The file sizes are similar: 33.6GB for bzip2, 43.4GB for gzip. Both of these are manageable downloads for us, so file size wasn’t a deciding factor.

Then I ran a benchmark on my laptop to see how long it took to read each format. This command is just uncompressing each file, and measuring the time it takes:

$ time bzcat commons-20240617-mediainfo.json.bz2 >/dev/null
Executed in 113.48 mins

$ time gzcat commons-20240617-mediainfo.json.gz >/dev/null
Executed in 324.17 secs

That’s not a small difference: gzip is 21 times faster to uncompress than bzip2. Even accounting for the fairly unscientific test conditions, it was the clear winner. For Flickypedia, we use the gzip-compressed snapshots.

What’s inside a snapshot?

An uncompressed snapshot is big – the latest snapshot contains nearly 400GB of JSON.

The file contains a single, massive JSON object:

[
   { … data for the first file … },
   { … data for the second file … },
   …
   { … data for the last file … }
]

Aside from the opening and closing square brackets, each line has a JSON object that contains the data for a single file on Wikimedia Commons. This makes it fairly easy to stream data from this file, without trying to parse the entire snapshot at once.

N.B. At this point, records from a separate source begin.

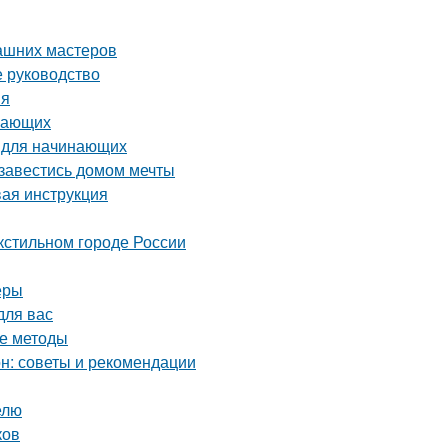
ашних мастеров
е руководство
ия
инающих
о для начинающих
бзавестись домом мечты
вая инструкция
кстильном городе России
еры
для вас
ые методы
он: советы и рекомендации
елю
ков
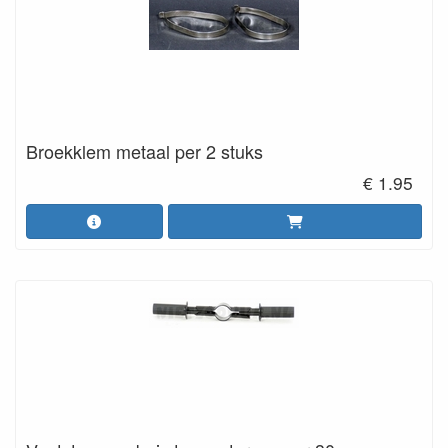
Broekklem metaal per 2 stuks
€ 1.95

If you’re curious about the structure of the data, we have some type definitions in Flickypedia: one for the top-level snapshot entries, one for the Wikidata data model which is used for structured data statements. Unfortunately I haven’t been able to find a lot of documentation for these types on Wikimedia Commons itself.

How to read snapshots

The one-file-per-line structure of the snapshot JSON allows us to write a streaming parser in Python. This function will read one file at a time, which is more efficient than reading the entire file at once:

import gzip
import json


def get_entries_from_snapshot(path):
    with gzip.open(path) as uncompressed_file:
        for line in uncompressed_file:

            # Skip the square brackets at the beginning/end of the file
            # which open/close the JSON object
            if line.strip() in {b"[", b"]"}:
                continue

            # Strip the trailing comma at the end of each line
            line = line.rstrip(b",\n")

            # Parse the line as JSON, and yield it to the caller
            entry = json.loads(line)
            yield entry


path = "commons-20240617-mediainfo.json.gz"

for entry in get_entries_from_snapshot(path):
    print(entry)

# {'type': 'mediainfo', 'id': 'M76', … }
# …

This does take a while – on my machine, it takes around 45 minutes just to read the snapshot, with no other processing.

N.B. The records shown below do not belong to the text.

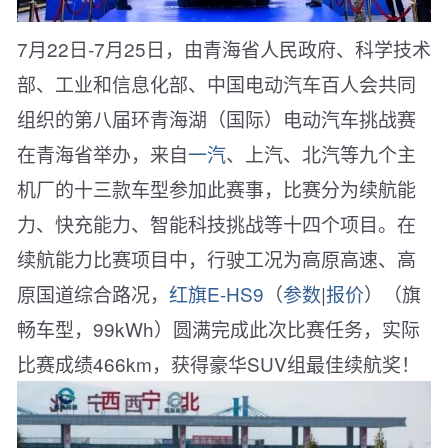
7月22日-7月25日，由青海省人民政府、科学技术
部、工业和信息化部、中国电动汽车百人会共同
组织的第八届环青海湖（国际）电动汽车挑战赛
在青海省举办，来自
一汽
、上汽、北汽等九个主
机厂的十三款车型参加此赛事，比赛分为续航能
力、快充能力、智能科技挑战等十四个项目。在
续航能力比赛项目中，行驶工况为高原高速、高
原国道综合路况，
红旗E-HS9
（
参数
|
报价
）（旗
畅车型，99kWh）圆满完成此次比赛任务，实际
比赛成绩466km，获得豪华SUV组最佳续航奖！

To avoid having to do this too often, my next step is to extend this script to extract the key information I want from the snapshot.

For example, for Flickypedia, we’re only really interested in P12120 (Flickr Photo ID) and P7482 (Source of File) when we’re looking for Flickr photos which are already on Commons. A script which extracts just those two fields can reduce the size of the data substantially, and give me a file that’s easier to work with.